Problem requirements: Lines holding the string "Parts" are the ones to copy; find them all in the data.

Recorded data:
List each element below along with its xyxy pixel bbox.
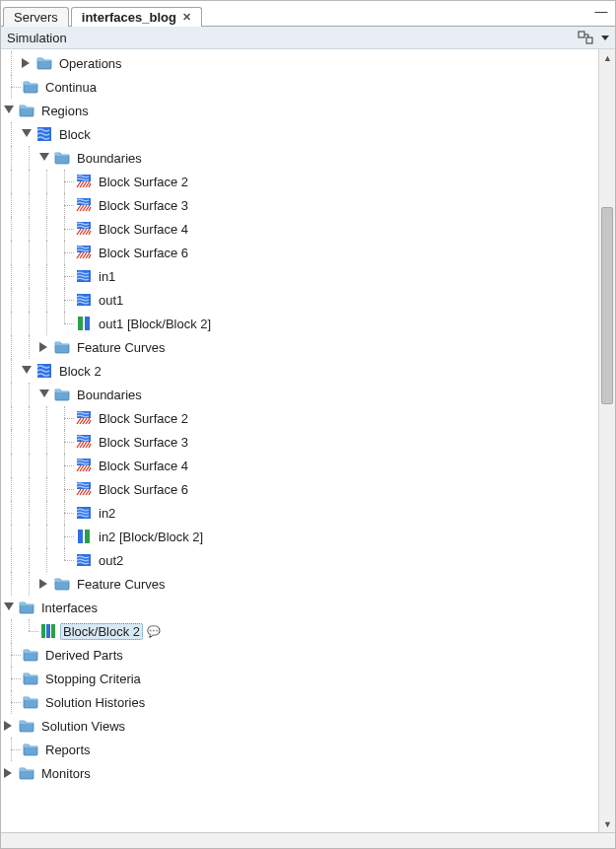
tree-node-boundary[interactable]: Block Surface 2 bbox=[3, 170, 598, 193]
comment-indicator-icon[interactable]: 💬 bbox=[147, 625, 161, 638]
folder-icon bbox=[23, 79, 38, 95]
folder-icon bbox=[54, 387, 70, 402]
simulation-tree[interactable]: Operations Continua Regions Block bbox=[1, 49, 598, 832]
node-label: Block Surface 4 bbox=[96, 458, 191, 474]
minimize-button[interactable]: — bbox=[593, 4, 609, 19]
node-label: Block bbox=[56, 126, 94, 143]
tree-node-boundary[interactable]: Block Surface 4 bbox=[3, 217, 598, 241]
flow-boundary-icon bbox=[76, 292, 92, 308]
tree-node-region-block[interactable]: Block bbox=[3, 122, 598, 146]
expand-toggle[interactable] bbox=[3, 767, 15, 779]
tree-node-reports[interactable]: Reports bbox=[3, 738, 598, 761]
flow-boundary-icon bbox=[76, 552, 92, 568]
tree-node-boundaries[interactable]: Boundaries bbox=[3, 383, 598, 406]
tree-node-operations[interactable]: Operations bbox=[3, 51, 598, 75]
wall-boundary-icon bbox=[76, 174, 92, 189]
node-label: Monitors bbox=[38, 765, 94, 782]
tree-node-boundary[interactable]: Block Surface 2 bbox=[3, 406, 598, 430]
tree-node-stopping-criteria[interactable]: Stopping Criteria bbox=[3, 667, 598, 690]
node-label: out1 bbox=[96, 292, 126, 309]
tree-node-boundary[interactable]: out1 bbox=[3, 288, 598, 312]
vertical-scrollbar[interactable]: ▲ ▼ bbox=[598, 49, 615, 832]
node-label: Block 2 bbox=[56, 363, 104, 380]
node-label: Boundaries bbox=[74, 150, 145, 167]
folder-icon bbox=[19, 600, 34, 615]
tab-servers[interactable]: Servers bbox=[3, 7, 69, 27]
tab-strip: Servers interfaces_blog ✕ — bbox=[1, 1, 615, 27]
expand-toggle[interactable] bbox=[21, 57, 33, 69]
node-label: in2 [Block/Block 2] bbox=[96, 529, 206, 545]
tree-node-continua[interactable]: Continua bbox=[3, 75, 598, 99]
simulation-panel: Servers interfaces_blog ✕ — Simulation O… bbox=[0, 0, 616, 849]
expand-toggle[interactable] bbox=[3, 720, 15, 732]
tree-node-interface-boundary[interactable]: in2 [Block/Block 2] bbox=[3, 525, 598, 548]
tree-node-derived-parts[interactable]: Derived Parts bbox=[3, 643, 598, 667]
scroll-down-arrow[interactable]: ▼ bbox=[599, 815, 615, 832]
flow-boundary-icon bbox=[76, 268, 92, 284]
expand-toggle[interactable] bbox=[38, 578, 50, 590]
expand-toggle[interactable] bbox=[38, 341, 50, 353]
expand-toggle[interactable] bbox=[3, 601, 15, 613]
close-icon[interactable]: ✕ bbox=[182, 11, 191, 24]
node-label: in1 bbox=[96, 268, 118, 285]
tree-node-boundary[interactable]: out2 bbox=[3, 548, 598, 572]
tree-node-boundary[interactable]: Block Surface 4 bbox=[3, 454, 598, 477]
tree-node-boundary[interactable]: Block Surface 3 bbox=[3, 193, 598, 217]
node-label: Solution Views bbox=[38, 718, 128, 735]
section-title: Simulation bbox=[7, 31, 67, 45]
tree-viewport: Operations Continua Regions Block bbox=[1, 49, 615, 832]
node-label: Interfaces bbox=[38, 600, 101, 616]
node-label: out2 bbox=[96, 552, 126, 569]
node-label: Reports bbox=[42, 742, 94, 758]
tab-label: Servers bbox=[14, 10, 58, 25]
tree-node-region-block2[interactable]: Block 2 bbox=[3, 359, 598, 383]
tree-node-feature-curves[interactable]: Feature Curves bbox=[3, 335, 598, 359]
expand-toggle[interactable] bbox=[38, 152, 50, 164]
node-label: Operations bbox=[56, 55, 125, 72]
tab-interfaces-blog[interactable]: interfaces_blog ✕ bbox=[71, 7, 202, 27]
folder-icon bbox=[19, 103, 34, 118]
tree-node-solution-views[interactable]: Solution Views bbox=[3, 714, 598, 738]
tree-node-feature-curves[interactable]: Feature Curves bbox=[3, 572, 598, 596]
wall-boundary-icon bbox=[76, 458, 92, 473]
expand-toggle[interactable] bbox=[3, 105, 15, 116]
node-label: Block Surface 4 bbox=[96, 221, 191, 238]
node-label: Feature Curves bbox=[74, 339, 169, 356]
tree-node-interface-boundary[interactable]: out1 [Block/Block 2] bbox=[3, 312, 598, 335]
node-label: Block Surface 3 bbox=[96, 434, 191, 451]
folder-icon bbox=[19, 765, 34, 781]
node-label: Block Surface 2 bbox=[96, 174, 191, 190]
tree-node-regions[interactable]: Regions bbox=[3, 99, 598, 122]
folder-icon bbox=[23, 742, 38, 757]
tree-node-boundary[interactable]: in2 bbox=[3, 501, 598, 525]
expand-toggle[interactable] bbox=[21, 128, 33, 140]
expand-toggle[interactable] bbox=[21, 365, 33, 377]
node-label: Feature Curves bbox=[74, 576, 169, 593]
tab-label: interfaces_blog bbox=[82, 10, 176, 25]
scroll-thumb[interactable] bbox=[601, 207, 613, 404]
tree-node-boundary[interactable]: in1 bbox=[3, 264, 598, 288]
link-sources-icon[interactable] bbox=[578, 30, 593, 45]
wall-boundary-icon bbox=[76, 410, 92, 426]
scroll-up-arrow[interactable]: ▲ bbox=[599, 49, 615, 66]
folder-icon bbox=[23, 694, 38, 710]
folder-icon bbox=[54, 576, 70, 592]
node-label: Derived Parts bbox=[42, 647, 126, 664]
tree-node-monitors[interactable]: Monitors bbox=[3, 761, 598, 785]
tree-node-boundary[interactable]: Block Surface 3 bbox=[3, 430, 598, 454]
node-label: Regions bbox=[38, 103, 92, 119]
tree-node-solution-histories[interactable]: Solution Histories bbox=[3, 690, 598, 714]
node-label: Block Surface 2 bbox=[96, 410, 191, 427]
node-label: Block/Block 2 bbox=[60, 623, 143, 640]
tree-node-interfaces[interactable]: Interfaces bbox=[3, 596, 598, 619]
expand-toggle[interactable] bbox=[38, 389, 50, 400]
view-menu-dropdown[interactable] bbox=[601, 35, 609, 40]
folder-icon bbox=[19, 718, 34, 734]
tree-node-boundary[interactable]: Block Surface 6 bbox=[3, 241, 598, 264]
flow-boundary-icon bbox=[76, 505, 92, 521]
folder-icon bbox=[23, 671, 38, 686]
node-label: Stopping Criteria bbox=[42, 671, 144, 687]
tree-node-interface-item[interactable]: Block/Block 2 💬 bbox=[3, 619, 598, 643]
tree-node-boundaries[interactable]: Boundaries bbox=[3, 146, 598, 170]
tree-node-boundary[interactable]: Block Surface 6 bbox=[3, 477, 598, 501]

Answer for this exercise:
tree-node-derived-parts[interactable]: Derived Parts bbox=[3, 643, 598, 667]
node-label: Derived Parts bbox=[42, 647, 126, 664]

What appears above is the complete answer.